Quatre dimensions d’égales importances permettent de présenter l’accompagnement en escalade de grandes voies.
– L'échange. L’accompagnement est fondé sur un échange entre accompagnateur et accompagné. Il permet aux deux de bien apprécier la marge d’autonomie souhaitable et supportable pour l’accompagné. Il permet à ce dernier de dire où il en est dans la pratique mais aussi quels sont ses goûts, ses préférences, ses craintes, ses attentes. Une séance en école d’escalade est essentielle avant de se lancer dans les grands espaces.

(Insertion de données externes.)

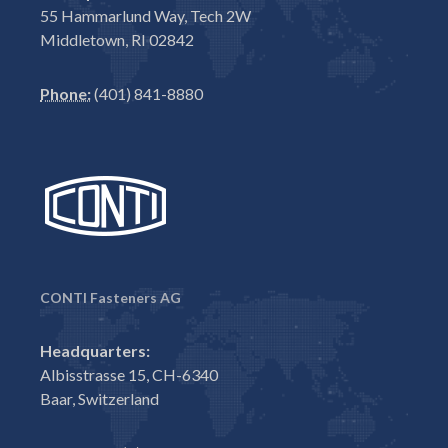
55 Hammarlund Way, Tech 2W
Middletown, RI 02842
Phone:
(401) 841-8880
CONTI Fasteners AG
Headquarters:
Albisstrasse 15, CH-6340
Baar, Switzerland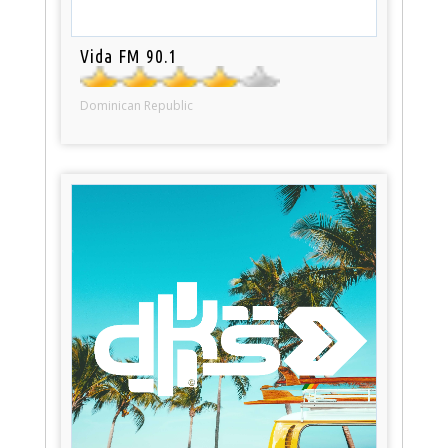
Vida FM 90.1
Dominican Republic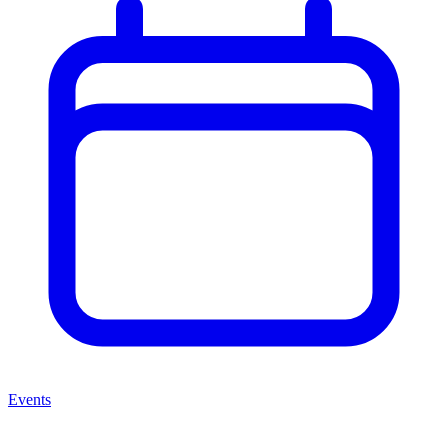
Events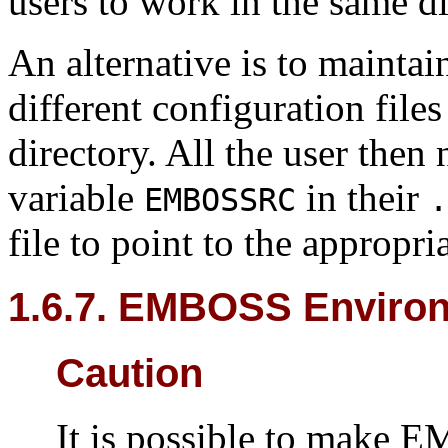
users to work in the same di
An alternative is to maintai
different configuration files
directory. All the user then
variable
in their
EMBOSSRC
.
file to point to the appropri
1.6.7. EMBOSS Environ
Caution
It is possible to make 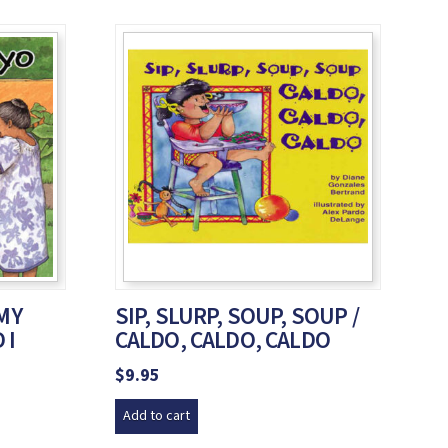
 MY
SIP, SLURP, SOUP, SOUP /
 I
CALDO, CALDO, CALDO
$
9.95
Add to cart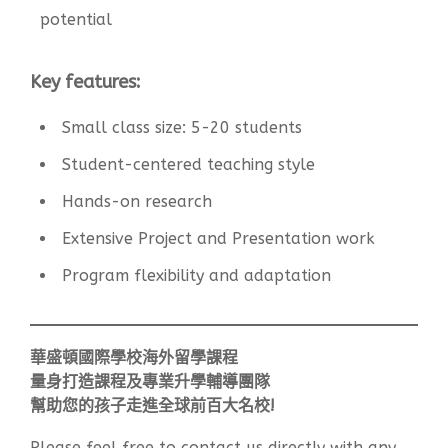
potential
Key features:
Small class size: 5-20 students
Student-centered teaching style
Hands-on research
Extensive Project and Presentation work
Program flexibility and adaptation
華盛頓國際學校海外留學課程
量身打造課程及專業升學輔導團隊
幫助您的孩子走進全球前百大名校!
Please feel free to contact us directly with any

– Garantir la sécurité et la réussite de la course. L’accompagnateur étant garant de la sécurité de la cordée il doit évoluer dans des voies et des conditions qu’il maîtrise aisément pour que l’accompagné se sente en sécurité et que se fassent les acquisitions.
– Initiative maximum de l’accompagné. « Pour apprendre, j’ai besoin d’entreprendre et de réussir. 3 » Sur une base d'échange préalable, accompagné et accompagnateur vont se mettre d’accord sur ce qui sera pris en charge par l’apprenant : trouver le chemin d’accès, trouver l’attaque de la voie, organisation de la cordée ; qui fait quoi et quand : longueurs, relais rappel… L’accompagnateur se gardera d’intervenir trop tôt ; un certain tâtonnement est nécessaire pour l’accès à l’autonomie.
– Engagement affectif supportable. L'accompagnant veillera à ce que l'accompagné évolue dans une zone émotionnelle positive 4, « ni trop, ni trop peu » grâce à un choix judicieux des initiatives qui lui seront laissées. Parfois il devra reprendre la main, parfois il pourra proposer d’élargir l’autonomie, délicat dosage dans lequel il s’agit essentiellement d'éviter les peurs préjudiciables à l’apprentissage .
L'attitude de l’accompagnant
Cette dimension est peut-être la plus délicate à appréhender. Ce qui se passe entre un accompagnant et un débutant ne se limite pas à la transmission d’une technique. L’accompagnant doit générer de la tranquillité et de l’assurance. Il est fréquent de croiser des cordées où l’expérimenté étant lui-même débordé par ses émotions est incapable de rassurer ceux qu’il accompagne. Il importe qu’il soit convaincu des possibilités de réussite de ceux qu’il accompagne. Cette confiance lucide dans les possibilités des apprenants est la base de la relation pédagogique. Il est indispensable qu’il souligne et valorise les réussites, car le besoin de reconnaissance est présent chez tous les apprenants et particulièrement dans les activités comme l’escalade qui demande un fort engagement. Pour apprendre il faut tout à la fois entreprendre et réussir.
notes
1. Roger Caillois, Des Jeux et des hommes, Collection «Folio essais» n° 184, Gallimard. 1991.
2. Sans parler de la tristesse et de la fadeur d’une vie sans risque.
3. Bernadette Aumont et Pierre-Marie Mesnier, L’Acte d’apprendre, Paris, Puf. 2006.
4 Roger Caillois op.cit. supra, parle de panique voluptueuse pour définir les émotions engendrées par les activités fonctionnant sur la fréquentation du vertige : ilinx.